Available records:
== Segment start ==

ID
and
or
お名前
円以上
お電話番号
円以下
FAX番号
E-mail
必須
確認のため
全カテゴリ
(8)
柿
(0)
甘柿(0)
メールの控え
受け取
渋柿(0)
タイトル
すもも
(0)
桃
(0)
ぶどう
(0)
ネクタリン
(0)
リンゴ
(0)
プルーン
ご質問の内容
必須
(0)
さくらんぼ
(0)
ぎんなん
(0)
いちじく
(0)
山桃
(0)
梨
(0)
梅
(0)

== Segment end ==
== Segment start ==

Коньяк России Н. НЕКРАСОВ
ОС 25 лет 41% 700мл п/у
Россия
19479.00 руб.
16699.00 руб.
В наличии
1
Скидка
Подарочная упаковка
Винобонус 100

== Segment end ==
== Segment start ==

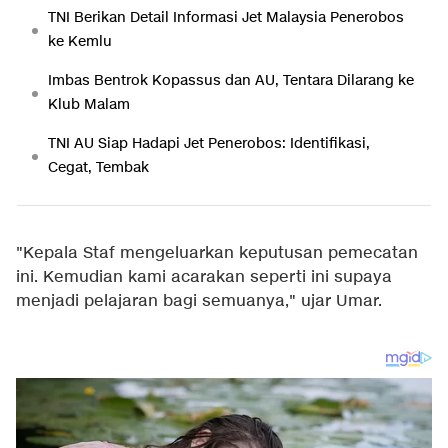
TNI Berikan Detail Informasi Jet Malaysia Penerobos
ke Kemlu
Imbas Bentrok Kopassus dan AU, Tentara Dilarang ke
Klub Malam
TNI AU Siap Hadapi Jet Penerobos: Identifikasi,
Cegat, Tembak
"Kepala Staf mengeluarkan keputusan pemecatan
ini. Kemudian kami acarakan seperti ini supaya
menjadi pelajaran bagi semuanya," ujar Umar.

== Segment end ==

What is needed:
Wherever a line of the data holds "Penerobos", copy that line.

Result below:
TNI Berikan Detail Informasi Jet Malaysia Penerobos
TNI AU Siap Hadapi Jet Penerobos: Identifikasi,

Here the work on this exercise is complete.